ACTH stimulation test
From Standard of Care
Assesses the functioning of the adrenal glands stress response by measuring the adrenal response to adrenocorticotropic hormone (ACTH).
ACTH hormone is produced in the pituitary gland that stimulates the adrenal glands to release cortisol, dehydroepiandrosterone (DHEAS) and aldosterone.
A small amount of synthetic ACTH is injected, and the amount of cortisol, and sometimes aldosterone, the adrenals produce in response is measured.
The test is used to diagnose or exclude primary and secondary adrenal insufficiency, Addison's disease and related disrders.
The test can distinguish whether the cause is adrenal with low cortisol and aldosterone production or the pituitary with low ACTH production).
Gold standard assay of adrenal insufficiency, and is primarily used to determine the presence of Addison's disease and pituitary impairment.
The test is sensitive 97% for primary adrenal insufficiency, but less so to secondary adrenal insufficiency at 57-61%.
In the low-dose short test, 1 µg of an ACTH drug is utilized and conventional-dose short test, 250 µg of drug is injected: tests last for about an hour and provide the same information.
The prolonged-stimulation test can last up to 48 hours and can differentiate between primary, secondary, and tertiary adrenal insufficiency.
The test is performed fasting and Should not be done if the patient is on glucocorticoids, as it will affect test results.

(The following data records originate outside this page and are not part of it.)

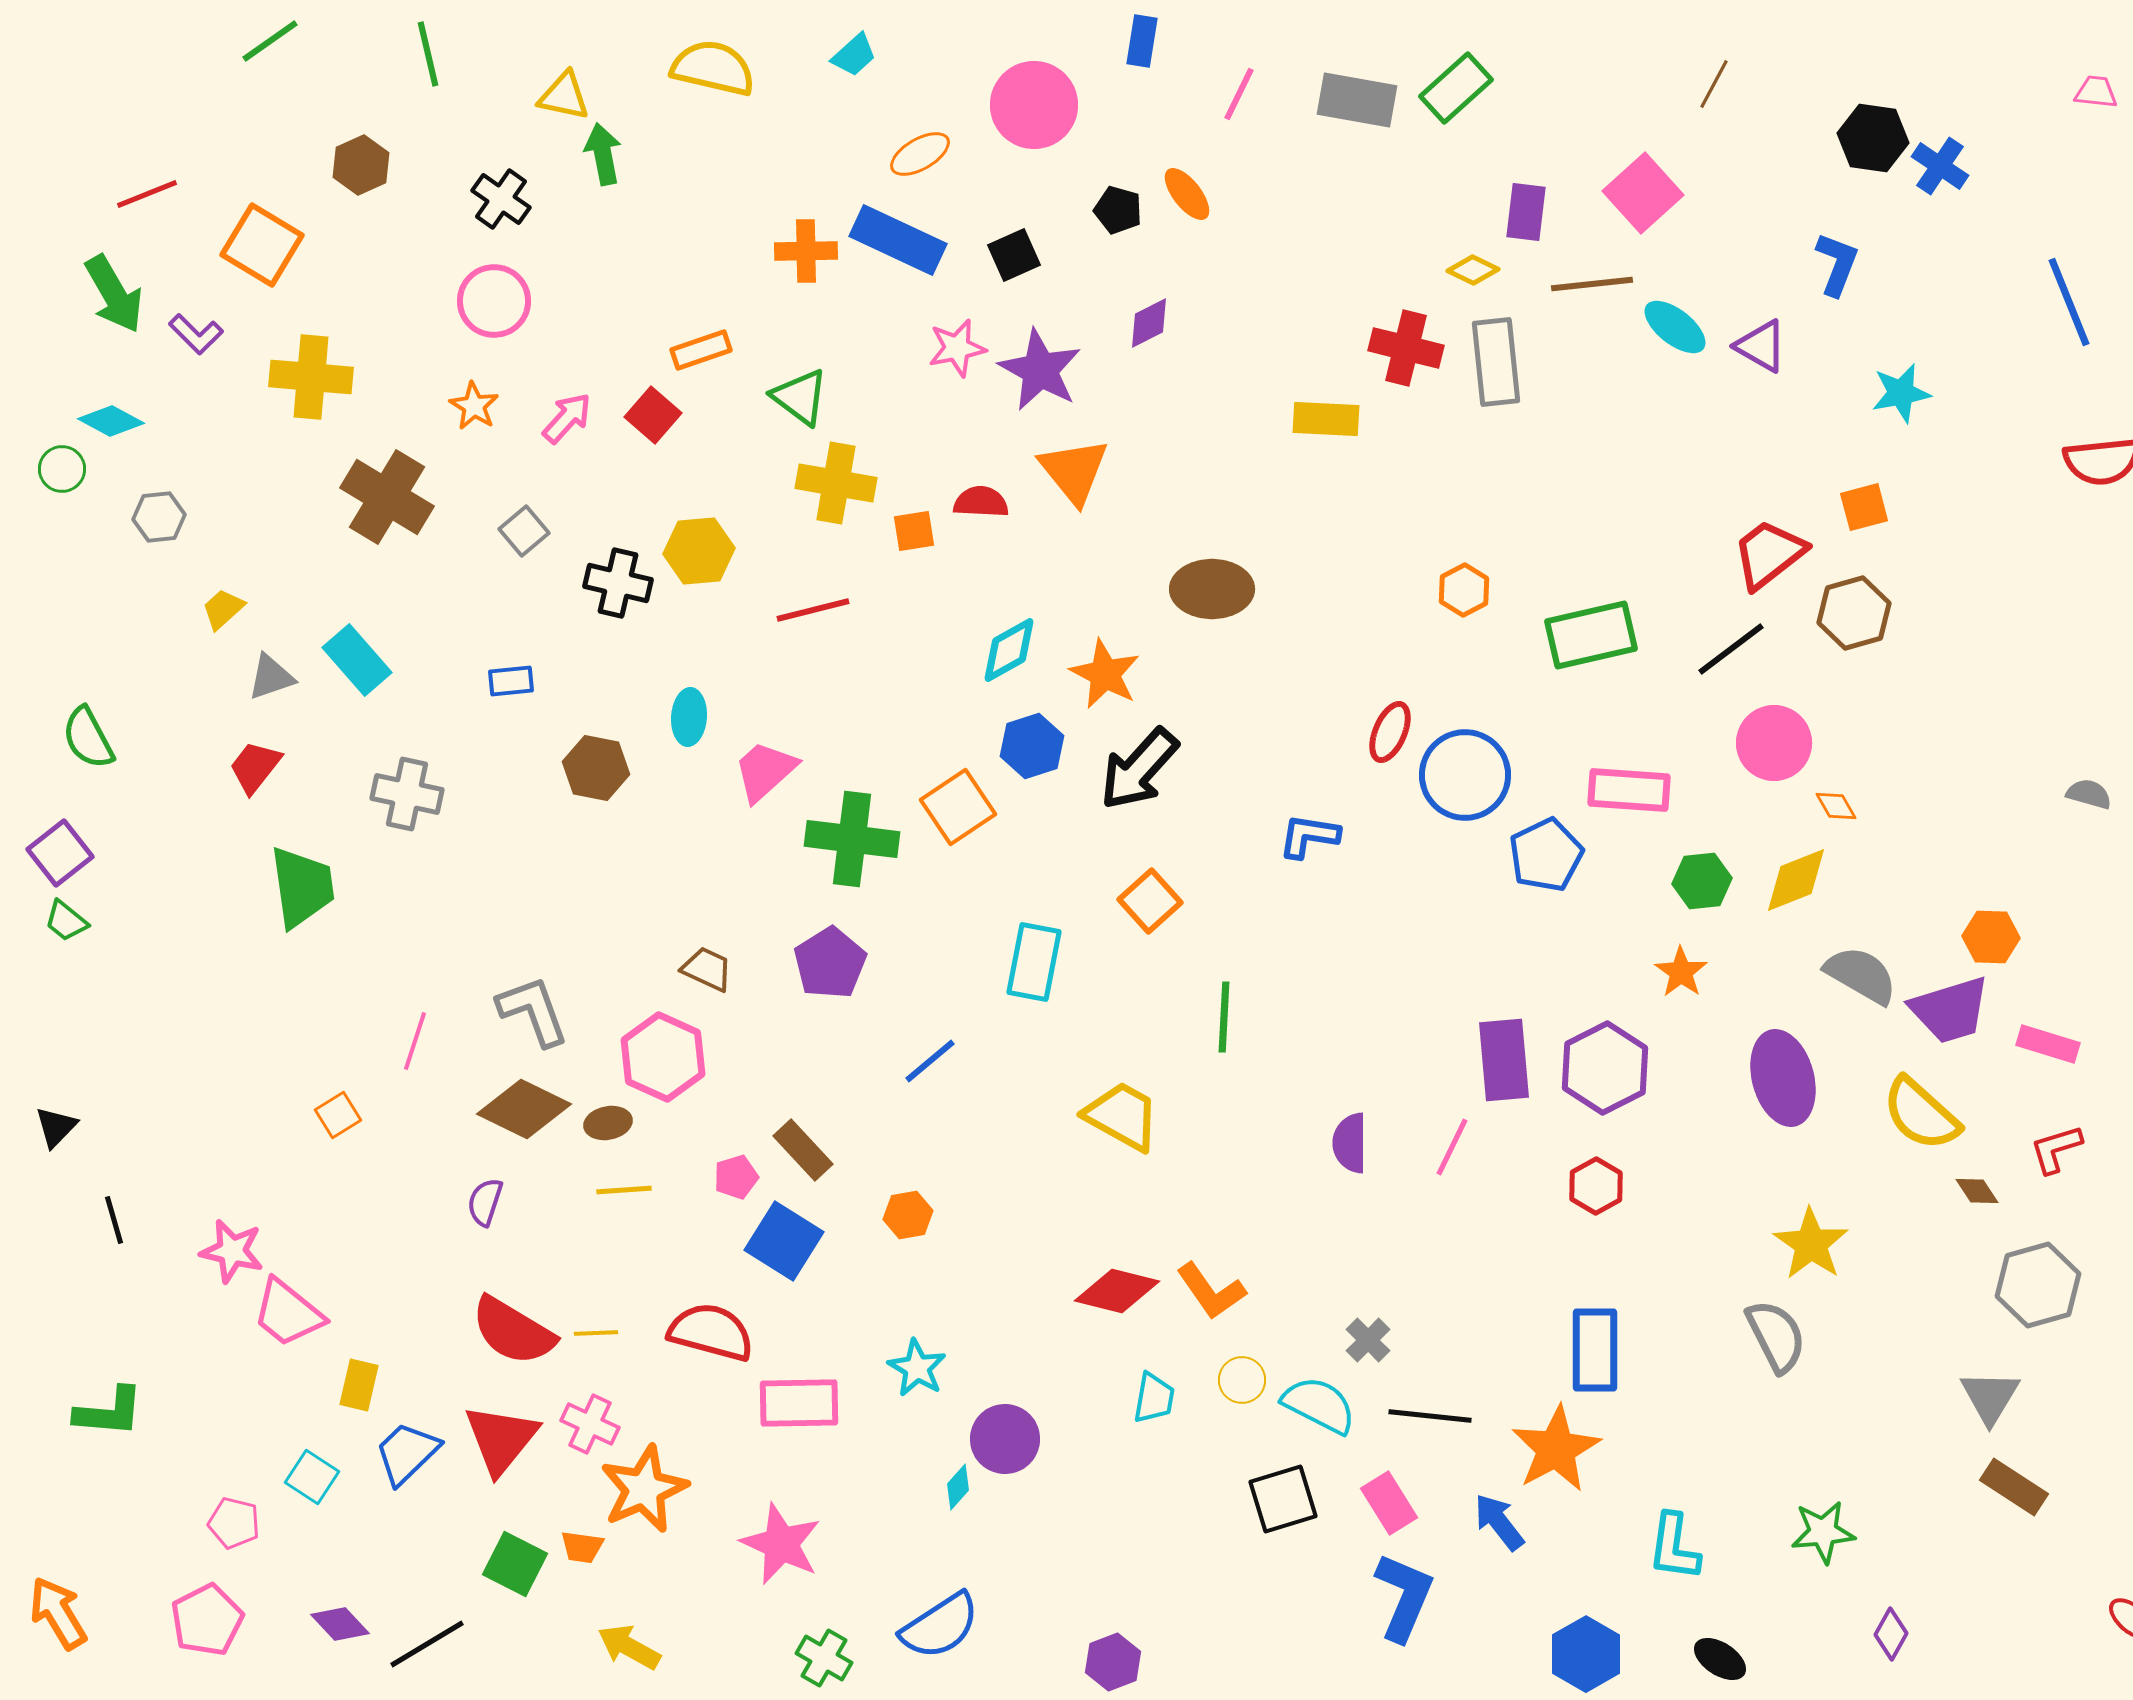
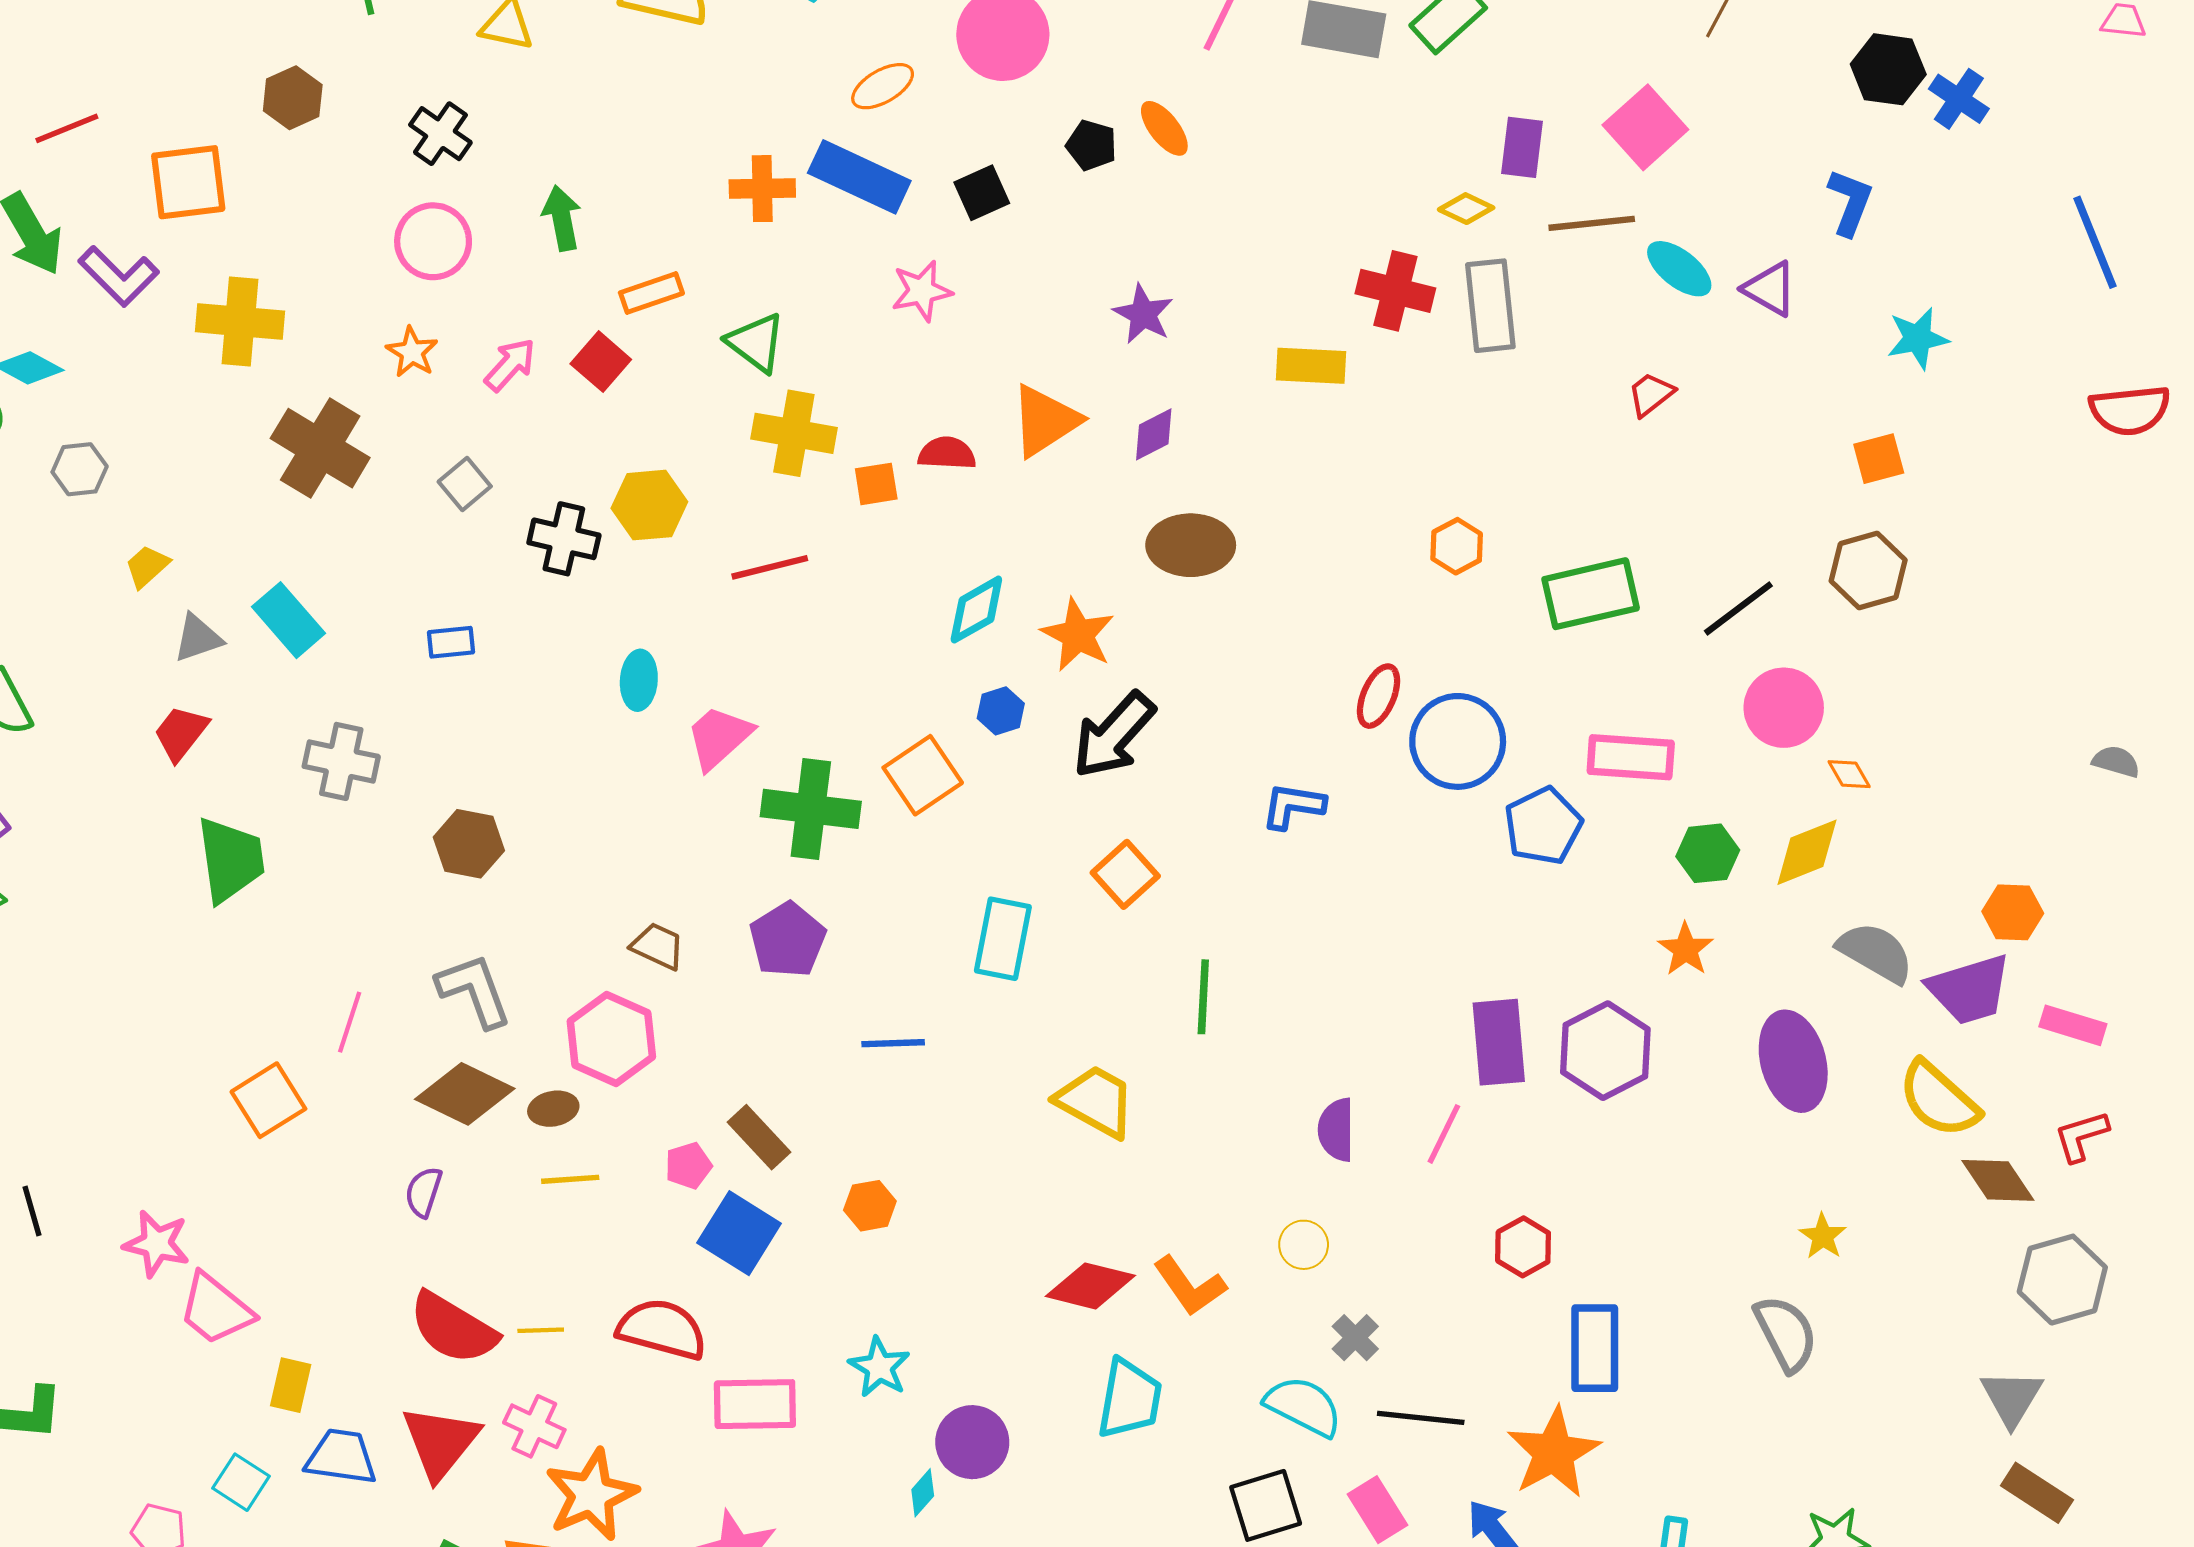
green arrow: (603, 154) -> (562, 218), moved
orange square: (262, 245) -> (188, 182), turned -38
purple diamond: (1149, 323) -> (1154, 434), moved
purple L-shape: (196, 334) -> (119, 276), size x1.4
purple star: (1040, 370) -> (1143, 314), moved, size x0.7
orange triangle: (1074, 471) -> (1045, 421), turned 36
red trapezoid: (1769, 554) -> (1651, 394), moved, size x0.6
blue hexagon: (1032, 746) -> (1001, 711), size x0.7
brown hexagon: (596, 768) -> (469, 844), moved
blue line: (930, 1061) -> (893, 1043), turned 38
orange square: (338, 1115) -> (268, 1100), size x1.5
red hexagon: (1596, 1186) -> (1523, 1247), moved
brown diamond: (1977, 1191) -> (1998, 1180), size x1.6
yellow star: (1811, 1244) -> (1823, 1236), size x0.6
yellow circle: (1242, 1380) -> (1304, 1245), moved
cyan trapezoid: (1154, 1398) -> (1129, 1399), size x1.5
blue trapezoid: (407, 1453) -> (341, 1457), turned 52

Stress and spironolactone, contraceptives, licorice, estrogen, androgens, progesterone therapy may also affect test results.
Commonly reported reactions to the administration of ACTH are nausea, anxious sweating, dizziness, itchy skin, redness and or swelling of injection site, palpitations and facial flushing, which are transient.
Cortisol stimulation should double from a baseline of 20-30 µg/dl within 60 minutes in a healthy individual.
Baseline cortisol level in people with adrenal insufficiency is usually near 15 µg/dl.
A suboptimal ACTH stimulation test that raises the cortisol concentration to 20 µg/dl would support the diagnosis of primary adrenal insufficiency.
In Addison's disease, baseline cortisol is below 10 µg/dl and rises no more than 25 percent after ACTH administration.
ACTH stimulates cortisol from the low baseline value encountered in patients suffering from secondary adrenal insufficiency.
In secondary adrenal insufficiency ACTH stimulation resulting in a greater than 14-fold increase in serum concentration over 30 minutes, although typically serum cortisol levels will double or triple from baseline.
In secondary adrenal insufficiency the lower the baseline cortisol, the more likely cortisol levels will increase by a large amount.
An ACTH plasma test should always be performed at the same time as the ACTH stimulation test and a normal ACTH value should be just into the upper third of the range (assuming a range of 10–60 ng/L).
The ACTH plasma and ACTH stimulation test together provide a clearer picture, particularly for secondary adrenal insufficiency.
In primary adrenal insufficiency and Addison's diseas ACTH levels will be high.
In Addison's disease, ACTH may be way above the normal range and may reach levels in the hundreds, or thousands.
For secondary adrenal insufficiency ACTH levels will be low, usually below 35, but most people with secondary fall within the range limit.
Rarely, the cause of low ACTH is from low cortisol releasing hormone in the hypothalamus.
ACTH and cortisol releasing hormone impairment can both occur with a head injury.
The test can be used to test adrenal production of aldosterone to determine if primary or secondary hypoaldosteronism.